Global Trade to Decline Next Year, World Bank Says


International trade will shrink in 2009 for the first time in more than 25 years as economic growth slows and commodity prices slide, the World Bank said.

World trade volumes will probably contract next year by 2.1 percent, hampered by exchange rate volatility, flagging import demand and a decline in export financing stemming from the credit crisis, the bank said today in its annual Global Economic Prospects report.

“Urgent steps are needed to help reduce fallout from the crisis on the real economy and on the poorest,” World Bank Chief Economist Justin Lin said today in a press release.
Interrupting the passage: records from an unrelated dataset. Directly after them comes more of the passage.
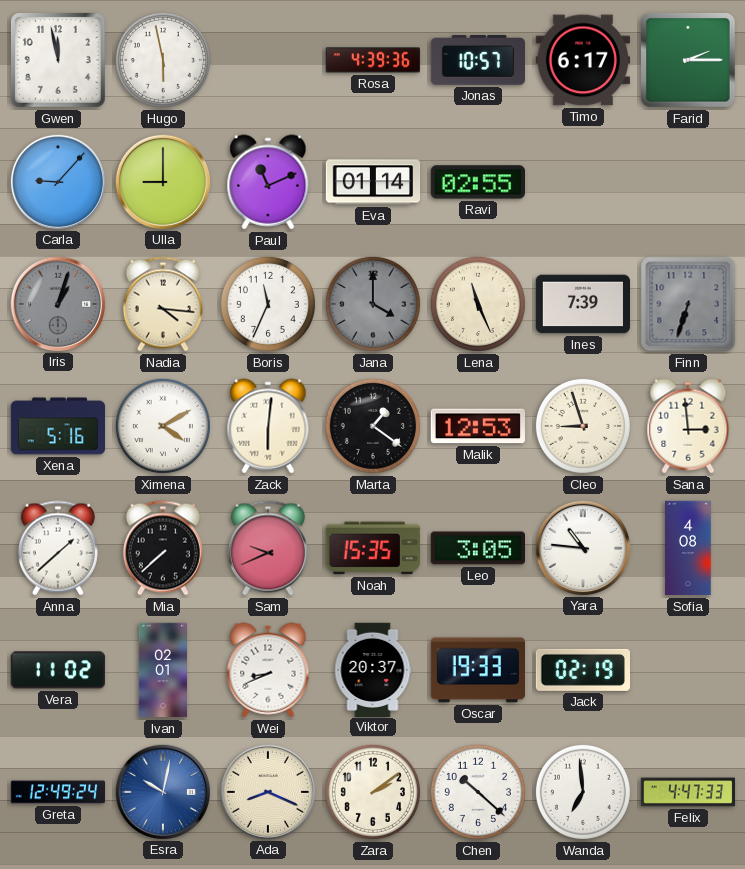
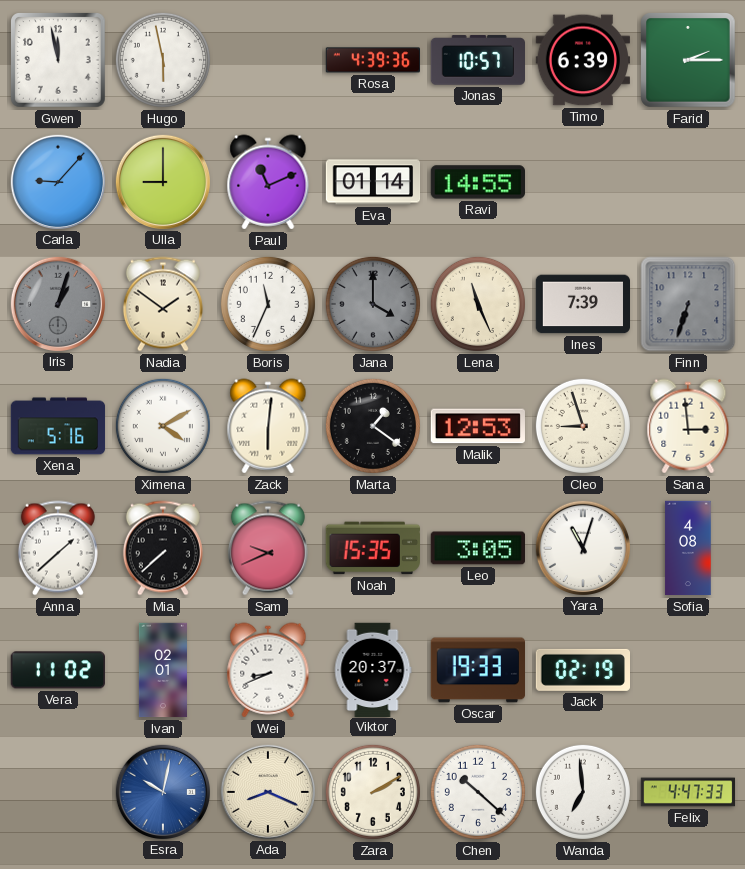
Timo: 6:17 -> 6:39
Ravi: 02:55 -> 14:55
Nadia: 4:16 -> 1:51
Yara: 10:46 -> 11:03
Greta: 12:49 -> none
Zara: 2:09 -> 2:10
Fiscal stimulus and coordinated interest-rate cuts by governments in the U.S., Europe and other regions have failed to reverse a worldwide economic slowdown and the worst credit crunch in seven decades.

Gross domestic product in developing countries will increase 4.5 percent in 2009 compared with 6.3 percent this year, while global growth will slow to 0.9 percent, or the weakest rate since records became available in 1970, the World Bank said.

“If the freeze in credit markets does not thaw” as predicted by the World Bank, “the consequences for developing countries could be catastrophic,” the Washington-based lender said in the report released in Washington. The bank is forecasting growth in China to slow to 7.5 percent next year from 9.4 percent in 2008.

Triple Loans

The World Bank has said it plans to nearly triple loans to poor countries to $35 billion in the year ending June 2009, while pledging $100 billion over the next three years.

The collapse in global economic growth will continue to weigh on commodity prices, the report said.

The price of a barrel of oil will probably average $75 next year, a decline of more than 30 percent from 2008, the bank said. Food prices are expected to decline by 23 percent compared with their average in 2008, a trend that won’t necessarily help African countries where food production lags population growth.

Moreover, economic growth in some African countries “may slow to the point where it is no longer keeping pace with population growth,” Lin said at a press conference in Washington.

Export growth for developing countries will slow to 3 percent next year from an average of 15 percent during the past five years, the World Bank said.

Developing “countries will not only sell less, but there is a price shock too” from the declining prices of export commodities, Hans Timmer, a World Bank economist, said at the press conference.

The outlook for the global economy is unusually difficult to predict, the World Bank said.

“The freezing of credit markets, collapse of stock markets, large shifts in exchange rates and commodities prices and unprecedented policy actions have combined to create an extremely uncertain environment for market participants and forecasters alike,” the lender said.